The second theme that Lord investigates is the fascinating subject of gender in rocketry and spaceflight. Of course, aerospace engineering in the United States has been the province of a largely white male population. She describes how she found a pamphlet published at JPL in 1959 entitled "About Missiles and Men." The title says much about the perspective of the NASA center in the era, but "The book's cover says a lot about sex and rocketry...It shows two missiles darting across the page--one placed so that it appears to rise from a ground technician's groin" (pp. 37-38). Lord explores gender throughout this book, using the career of Donna Shirley, who gained fame during the Mars Pathfinder mission of 1997, and who had been battling for greater acceptance of women at JPL since the early 1970s. It has been a slow process and Lord believes that there is much yet to accomplish on that score at both JPL and NASA.
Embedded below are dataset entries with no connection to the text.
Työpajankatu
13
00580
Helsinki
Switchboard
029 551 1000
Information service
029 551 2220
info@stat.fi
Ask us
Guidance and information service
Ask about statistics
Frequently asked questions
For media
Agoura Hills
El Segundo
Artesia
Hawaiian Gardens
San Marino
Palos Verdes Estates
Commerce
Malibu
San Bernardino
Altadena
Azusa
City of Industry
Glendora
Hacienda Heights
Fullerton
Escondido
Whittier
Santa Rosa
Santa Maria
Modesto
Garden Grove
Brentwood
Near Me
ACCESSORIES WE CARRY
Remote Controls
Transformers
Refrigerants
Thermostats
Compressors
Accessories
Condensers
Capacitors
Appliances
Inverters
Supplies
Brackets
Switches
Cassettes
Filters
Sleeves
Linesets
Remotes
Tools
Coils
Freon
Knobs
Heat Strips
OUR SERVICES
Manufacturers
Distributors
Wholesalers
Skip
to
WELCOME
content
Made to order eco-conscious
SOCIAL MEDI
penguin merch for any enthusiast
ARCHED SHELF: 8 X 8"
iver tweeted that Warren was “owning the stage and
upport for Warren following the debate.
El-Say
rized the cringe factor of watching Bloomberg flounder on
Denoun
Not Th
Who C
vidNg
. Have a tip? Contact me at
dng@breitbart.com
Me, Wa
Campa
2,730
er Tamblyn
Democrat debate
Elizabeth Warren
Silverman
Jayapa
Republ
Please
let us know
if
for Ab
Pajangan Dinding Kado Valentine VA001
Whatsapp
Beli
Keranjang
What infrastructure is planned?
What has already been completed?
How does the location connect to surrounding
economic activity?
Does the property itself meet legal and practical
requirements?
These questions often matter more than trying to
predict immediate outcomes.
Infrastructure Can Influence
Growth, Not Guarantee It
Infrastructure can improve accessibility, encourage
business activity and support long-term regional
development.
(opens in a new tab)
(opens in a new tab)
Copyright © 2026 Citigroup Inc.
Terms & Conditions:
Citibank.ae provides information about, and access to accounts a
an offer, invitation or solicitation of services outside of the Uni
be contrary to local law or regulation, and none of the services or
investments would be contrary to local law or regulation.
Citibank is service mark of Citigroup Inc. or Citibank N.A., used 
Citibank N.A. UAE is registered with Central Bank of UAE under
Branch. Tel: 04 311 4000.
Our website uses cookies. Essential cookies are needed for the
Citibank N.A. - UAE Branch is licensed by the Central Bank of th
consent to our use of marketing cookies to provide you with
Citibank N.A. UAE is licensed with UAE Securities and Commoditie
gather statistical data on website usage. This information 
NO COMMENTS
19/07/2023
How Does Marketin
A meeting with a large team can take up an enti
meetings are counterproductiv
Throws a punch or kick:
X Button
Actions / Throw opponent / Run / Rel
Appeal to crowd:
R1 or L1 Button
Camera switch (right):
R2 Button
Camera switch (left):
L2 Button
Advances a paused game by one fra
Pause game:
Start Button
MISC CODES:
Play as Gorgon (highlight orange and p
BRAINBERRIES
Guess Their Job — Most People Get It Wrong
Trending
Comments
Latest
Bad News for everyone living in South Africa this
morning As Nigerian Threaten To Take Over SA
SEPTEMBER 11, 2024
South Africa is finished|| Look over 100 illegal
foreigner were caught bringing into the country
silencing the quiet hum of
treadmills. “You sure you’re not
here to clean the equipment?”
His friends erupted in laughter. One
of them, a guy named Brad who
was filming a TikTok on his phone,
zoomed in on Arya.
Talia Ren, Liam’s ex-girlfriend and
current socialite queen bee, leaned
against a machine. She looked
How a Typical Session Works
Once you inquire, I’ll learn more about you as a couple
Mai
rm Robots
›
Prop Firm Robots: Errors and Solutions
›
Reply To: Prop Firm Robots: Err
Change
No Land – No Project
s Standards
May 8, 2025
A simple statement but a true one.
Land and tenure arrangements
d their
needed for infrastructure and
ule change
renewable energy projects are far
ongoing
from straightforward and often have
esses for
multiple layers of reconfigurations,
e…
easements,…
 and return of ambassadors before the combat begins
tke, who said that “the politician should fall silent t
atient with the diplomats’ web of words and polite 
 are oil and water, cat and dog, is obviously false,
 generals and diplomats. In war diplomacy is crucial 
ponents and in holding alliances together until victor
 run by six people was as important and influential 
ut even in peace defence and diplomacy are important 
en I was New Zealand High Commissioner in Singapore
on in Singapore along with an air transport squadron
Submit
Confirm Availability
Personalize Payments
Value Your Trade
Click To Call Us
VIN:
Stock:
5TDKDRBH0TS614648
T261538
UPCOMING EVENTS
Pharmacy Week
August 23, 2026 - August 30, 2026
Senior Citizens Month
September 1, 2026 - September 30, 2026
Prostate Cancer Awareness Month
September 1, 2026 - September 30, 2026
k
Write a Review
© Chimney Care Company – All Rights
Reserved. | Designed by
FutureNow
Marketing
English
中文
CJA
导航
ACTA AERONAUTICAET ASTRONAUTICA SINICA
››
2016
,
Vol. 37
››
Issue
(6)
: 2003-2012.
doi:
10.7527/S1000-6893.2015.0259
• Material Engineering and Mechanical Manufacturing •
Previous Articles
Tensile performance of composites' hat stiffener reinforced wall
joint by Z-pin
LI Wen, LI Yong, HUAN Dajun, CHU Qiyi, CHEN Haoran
Throughout the book are several sustained analyses of gender in spaceflight. One of my favorites is Lord's deconstruction of a rocket launch: "One can easily interpret a launch as a symbol of masculine power. It involves a potent object penetrating the heavens. But what, I suspect, gives the experience its psychic resonance is that the imagery is also feminine. During preparations for a launch, the spacecraft is `mated' to the launch vehicle. The harsh, male abstractions of physics are described in the vocabulary of pregnancy and birth, the ultimate female acts of creation. A launch is more than just a knock-your-socks-off explosion. It is a kind of labor, a wrenching struggle to escape one world and move into another. On a deep, archetypal level it is profound--a uniting of the masculine and feminine in the sort of balance that Jungian psychologists believe the psyche seeks" (pp. 159, 161). Such insights are gems scattered throughout the book.
There is much to recommend in this book, and I commend it to all. This is not a work of scholarship, per se. It is written for a broad market and refrains from references to Michel Foucault and the school of analysis he embodied. It does have, however, page sources at the conclusion to lead those interested to more extensive discussions. While Lord refrains from offering an overarching thesis, as would a work of deep scholarship, "Astro Turf" is an important discussion of the history of spaceflight from the standpoint of one NASA facility, the Jet Propulsion Laboratory. As such it is an enormously valuable addition to the literature.